Il Cairo, 15 febbraio 2021 - Nuova scoperta archeologica in Egitto: un team di ricercatori egiziani e statunitensi hanno portato alla luce quello che potrebbe essere il più antico birrificio del mondo. A dare l'annuncio i media locali ripresi poi da testate internazionali come il britannico Guardian

L'antica fabbrica è stata individuata ad Abydos, una zona cimiteriale situata nel deserto a ovest del fiume Nilo, a oltre 450 km a sud del Cairo. Il ritrovamento è avvenuto da un ampliamento di uno scavo iniziato in quest'area nel 1912. Gli archeologi hanno trovato, tra tombe e abitazioni della zona risalenti al 3.100 a 2.700 a.C., quella che sembrava essere una officina con un insieme di otto forni per il grano, disposti in una fila ordinata. I reperti provenienti da altri siti della zona hanno dato la certezza che questi forni venivano utilizzati per la produzione di birra. 

Da tempo si sapeva che la birra fosse una delle bevande più antiche dell'umanità, ma questa scoperta mette in evidenza come, giò in tempi antichissimi, fosse prodotta non solo a livello familiare o artigianale, ma anche a livello industriale.
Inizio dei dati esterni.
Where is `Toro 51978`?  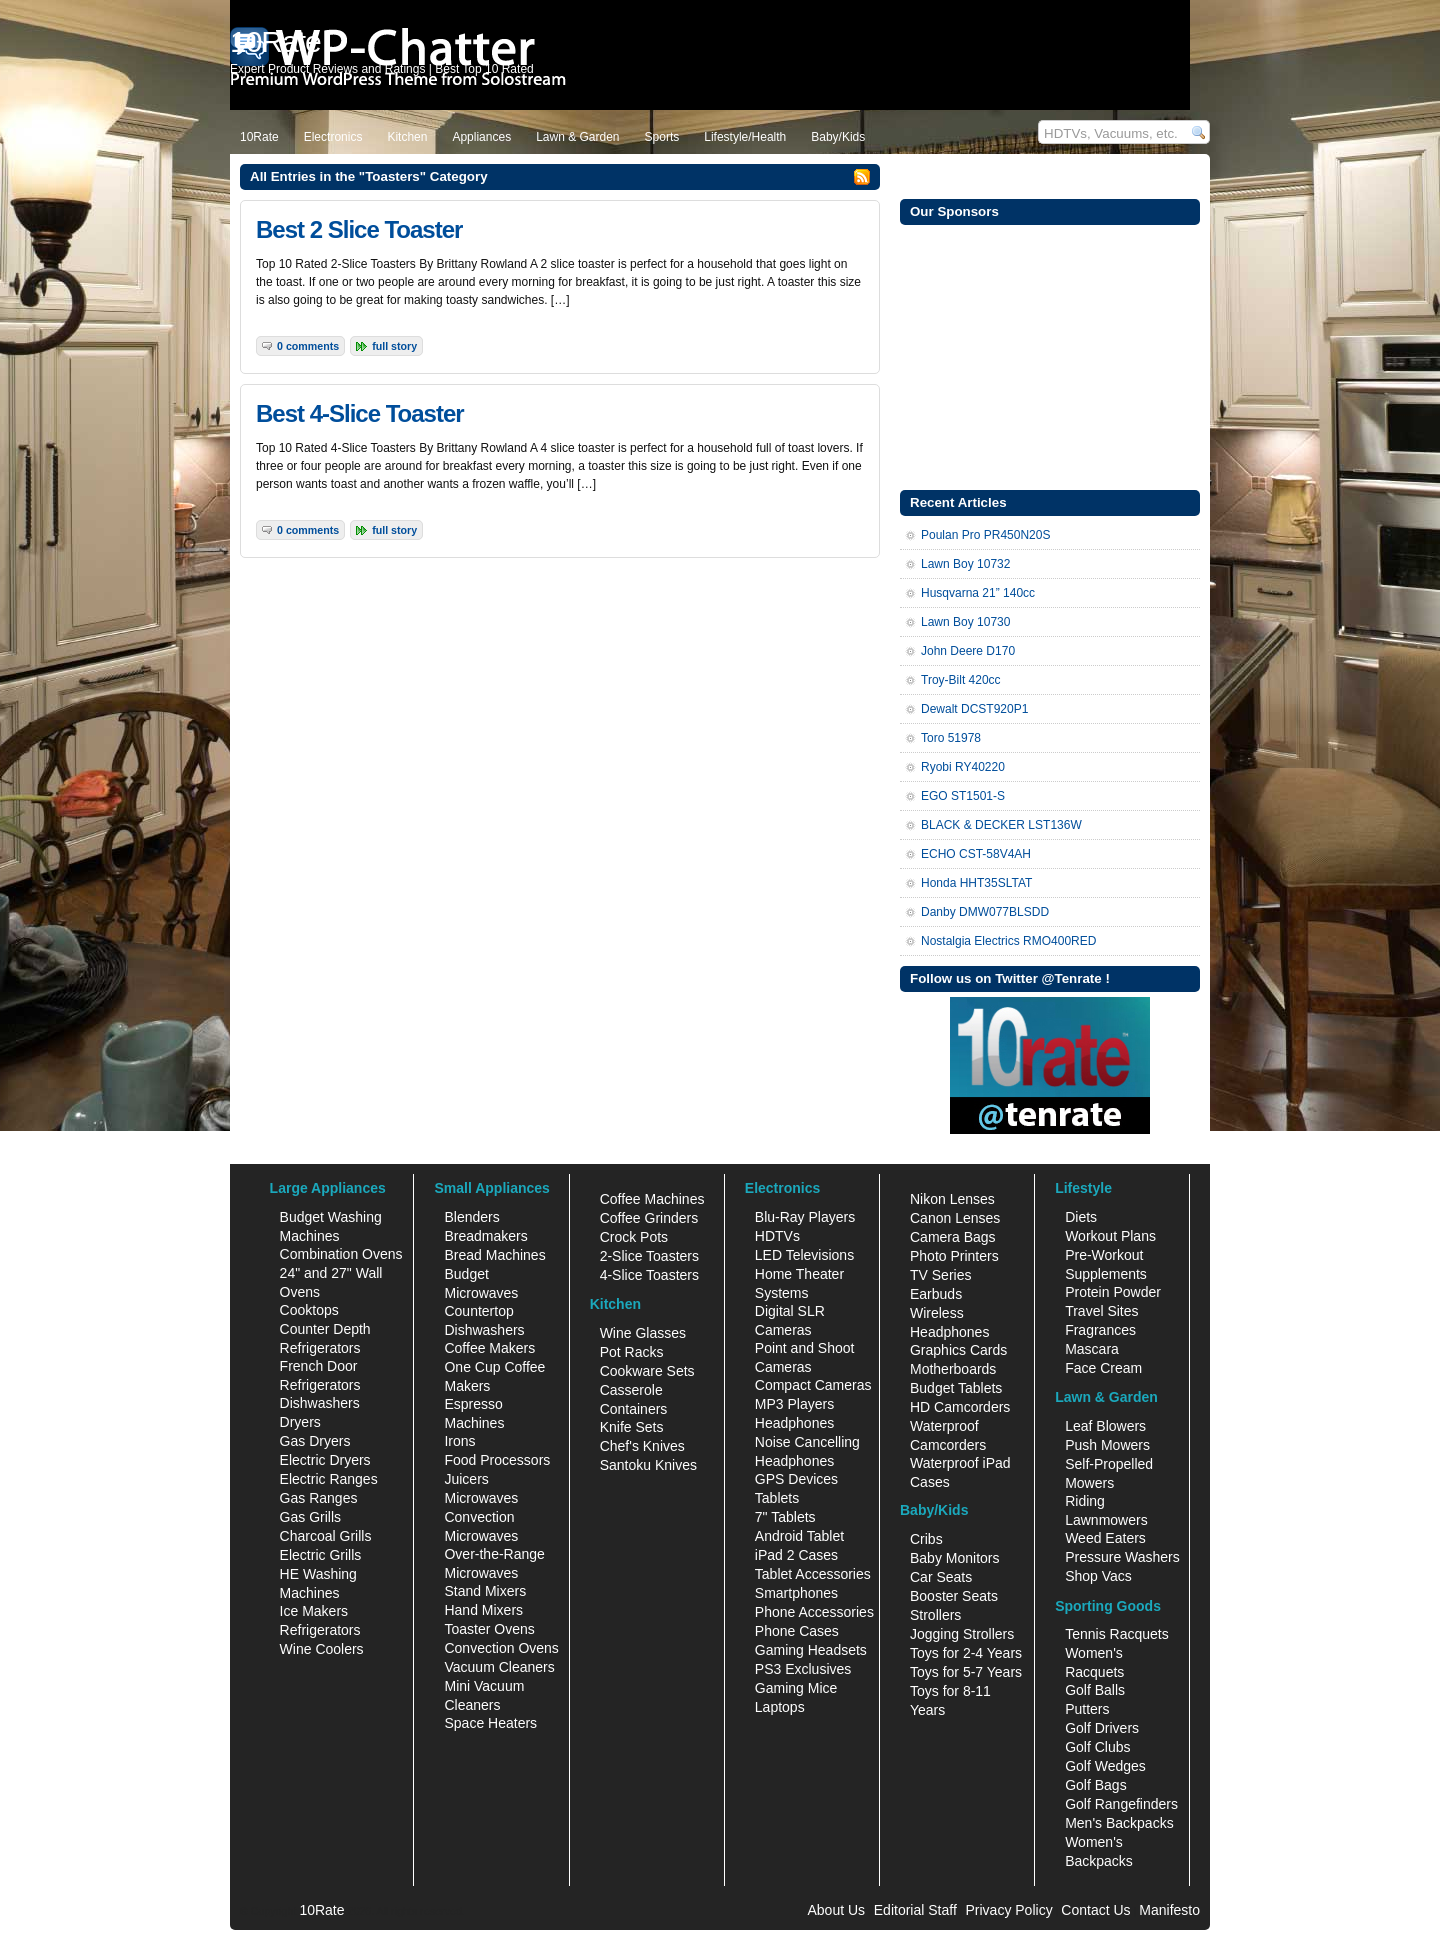 Toro 51978 is located at coordinates (951, 738).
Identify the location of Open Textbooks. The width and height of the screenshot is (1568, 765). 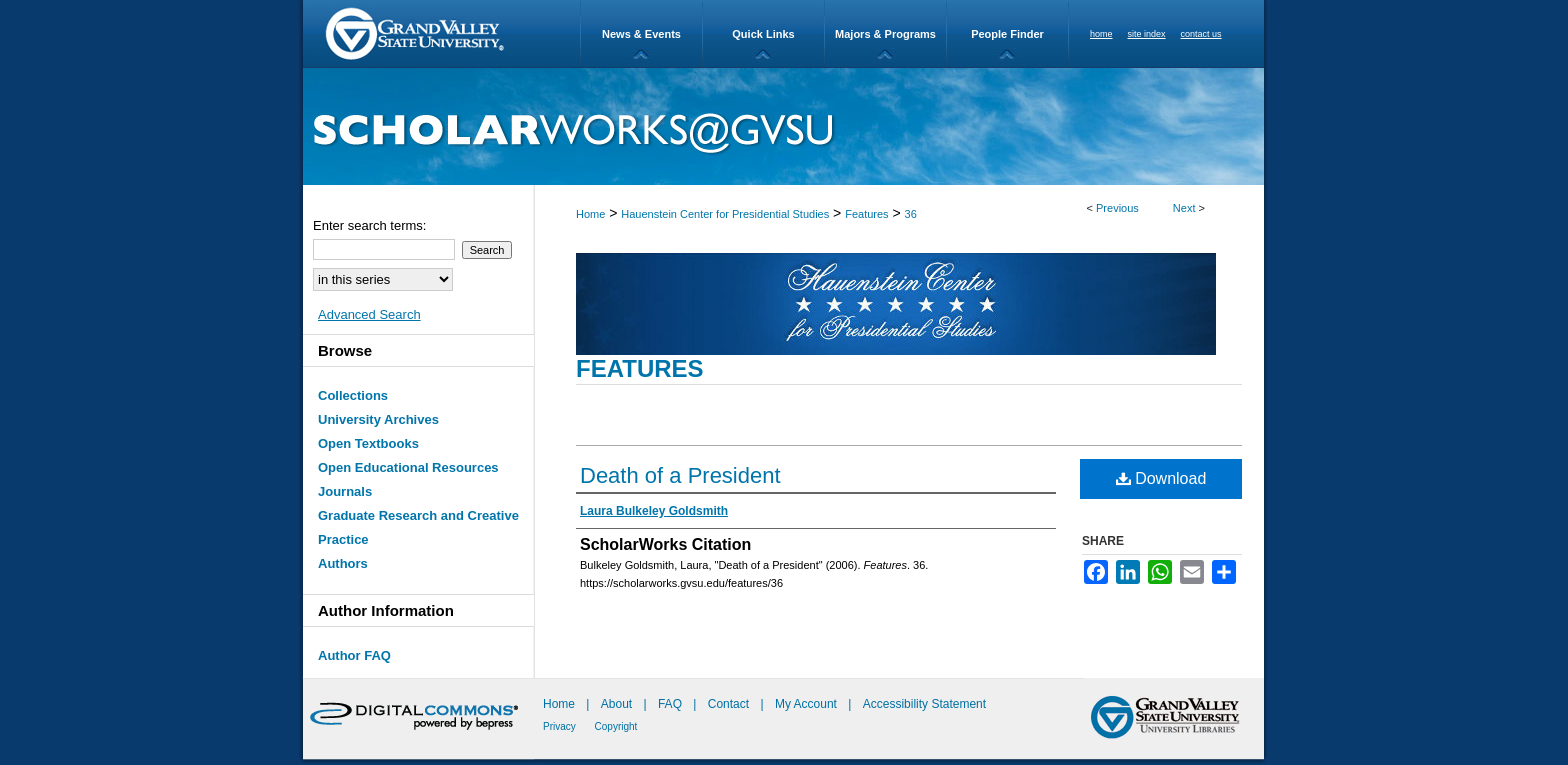 (368, 443).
Dalle prima analisi si è capito che questa struttura poteva produrre più di 22.000 litri di birra, un ordine di grandezza maggiore di qualsiasi altra struttura simile in funzione durante questo periodo nell'antico Egitto. 

Apparentemente il birrificio risale ai tempi del re Narmer, o anche noto come il faraone Menes, semi-leggendario primo unificatore dell'Alto e del Basso Egitto. Situato in una parte del deserto considerata sacra e riservata ai primi faraoni egiziani, il team afferma che la struttura era una parte importante delle costruzioni reali. Secondo Matthew Adams, dell'e Institute of Fine Arts della New York University, probabilmente il birrificio era stato costruito in questa zona per fornire la birra utilizzata in alcuni dei riti sacrificali dell'epoca.